Ketua MPR dari TK ke SD

id Ketua MPR dari TK ke SD

Ketua MPR dari TK ke SD

Ketua MPR yang baru Sidarto Danusubroto mengucap sumpah saat pelantikan Ketua MPR di Nusantara IV, Kompleks Parlemen Senayan, Jakarta. (Antara)

Wakil rakyat tiga periode di DPR/MPR dari Partai Demokrasi Indonesia Perjuangan sejak 1999, Irjen Pol (Purn) Drs Sidarto Danusubroto SH, akhirnya ditunjuk dan dilantik menjadi Ketua MPR.

Dia menggantikan Taufiq Kiemas yang wafat karena sakit di Singapura pada 8 Juni lalu.

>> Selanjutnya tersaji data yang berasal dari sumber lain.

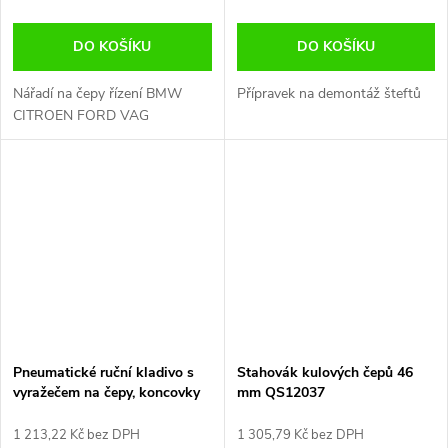
DO KOŠÍKU
DO KOŠÍKU
Nářadí na čepy řízení BMW
Přípravek na demontáž šteftů
CITROEN FORD VAG
Pneumatické ruční kladivo s
Stahovák kulových čepů 46
vyražečem na čepy, koncovky
mm QS12037
tyčí VW AUDI ŠKODA
1 213,22 Kč bez DPH
1 305,79 Kč bez DPH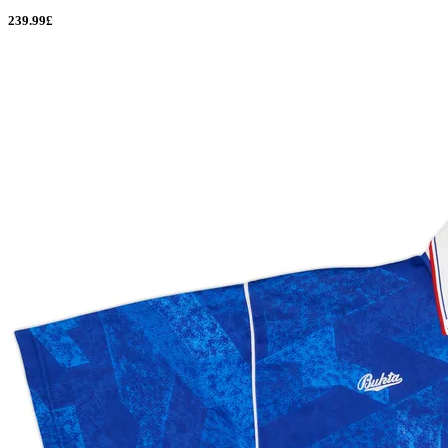
239.99£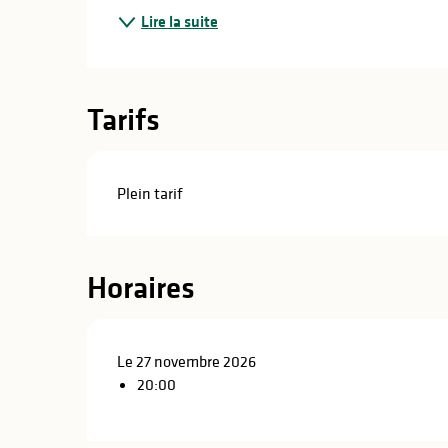
Lire la suite
Tarifs
Plein tarif
Horaires
Le 27 novembre 2026
20:00
s
s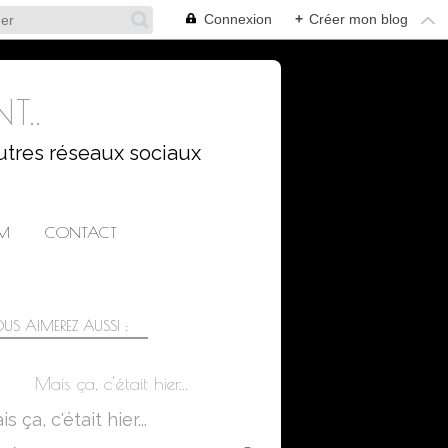
Connexion
+
Créer mon blog
T..
utres réseaux sociaux
AM
CONTACT
US AIMEREZ AUSSI :
Mais ça, c'était hier...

Sidarto Danusubroto atau yang kerap disapa dengan inisial SD, Pak Darto, atau Opa, lebih senior dari faktor usia dibanding Taufiq Kiemas alias Pak TK yang digantikannya. SD kelahiran Pandeglang, Banten, 11 Juni 1936 sedangkan TK kelahiran Jakarta 31 Desember 1942.

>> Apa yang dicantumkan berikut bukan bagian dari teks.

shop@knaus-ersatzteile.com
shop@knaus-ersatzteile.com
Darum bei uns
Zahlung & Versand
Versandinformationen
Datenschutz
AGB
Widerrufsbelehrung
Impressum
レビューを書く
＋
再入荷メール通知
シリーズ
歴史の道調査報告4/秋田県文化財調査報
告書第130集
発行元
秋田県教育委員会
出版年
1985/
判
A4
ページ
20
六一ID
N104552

Namun dalam urusan program dan sosialisasi Empat Pilar Kebangsaan, Pancasila, UUD 1945, Bhinneka Tunggal Ika, dan Negara Kesatuan RI, yang sejak 2009 didengungkan oleh Taufiq Kiemas,

Sidarto adalah penerusnya.

Setelah resmi mengucapkan sumpah jabatan sebagai Ketua MPR, pejabat nomor 1 pada salah satu lembaga tinggi negara itu, Sidarto meninggalkan pos sebelumnya sebagai anggota Komisi I DPR RI dan Wakil Ketua Badan Kerja Sama Antar-Parlemen (BKSAP).

Ia mengucapkan sumpah jabatan pada 8 Juli lalu di hadapan pimpinan MPR, pimpinan fraksi, dan kelompok anggota, serta dihadiri oleh Ketua DPR Marzuki Alie, Ketua DPD Irman Gusman, Ketua BPK Hadi Purnomo. Pengucapan sumpah itu tepat sebulan setelah Taufiq Kiemas wafat sebagaimana diatur dalam Undang-Undang Nomor 27 Tahun 2009 tentang MPR, DPR, DPD, dan DPRD serta Peraturan Tata Tertib MPR.

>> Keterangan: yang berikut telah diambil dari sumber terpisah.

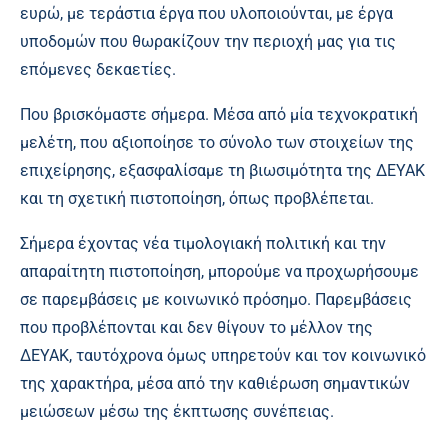
ευρώ, με τεράστια έργα που υλοποιούνται, με έργα
υποδομών που θωρακίζουν την περιοχή μας για τις
επόμενες δεκαετίες.
Που βρισκόμαστε σήμερα. Μέσα από μία τεχνοκρατική
μελέτη, που αξιοποίησε το σύνολο των στοιχείων της
επιχείρησης, εξασφαλίσαμε τη βιωσιμότητα της ΔΕΥΑΚ
και τη σχετική πιστοποίηση, όπως προβλέπεται.
Σήμερα έχοντας νέα τιμολογιακή πολιτική και την
απαραίτητη πιστοποίηση, μπορούμε να προχωρήσουμε
σε παρεμβάσεις με κοινωνικό πρόσημο. Παρεμβάσεις
που προβλέπονται και δεν θίγουν το μέλλον της
ΔΕΥΑΚ, ταυτόχρονα όμως υπηρετούν και τον κοινωνικό
της χαρακτήρα, μέσα από την καθιέρωση σημαντικών
μειώσεων μέσω της έκπτωσης συνέπειας.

Sidarto Danusubroto menjadi Ketua MPR ke-13 setelah Chaerul Saleh (MPRS 1960-1966), Jenderal TNI Abdul Haris Nasution (MPRS 1966-1972), Idham Chalid (MPR/DPR 1972-1977), Adam Malik (MPR/DPR 1977-1978, kemudian menjadi Wakil Presiden), Daryatmo (MPR/DPR 1978-1982), Jenderal (Purn) Amir Machmud (MPR/DPR 1982-1987), Letjen (Purn) Kharis Suhud (1987-1992), Letjen (Purn) Wahono (1992-1997), Harmoko (MPR/DPR 1997-1999), Amien Rais (1999-2004), Hidayat Nurwahid (2004-2009), dan Taufiq Kiemas (2009-2013).

Suami Sri Artiwi itu menjadi Ketua MPR setelah diusulkan oleh Ketua Umum DPP PDI Perjuangan Megawati Soekarnoputri. Undang-Undang Nomor 27 Tahun 2009 tentang MPR, DPR, DPD, dan DPRD serta Peraturan Tata Tertib MPR menyebutkan bahwa pimpinan MPR yang berhalangan tetap digantikan oleh anggota asal partainya.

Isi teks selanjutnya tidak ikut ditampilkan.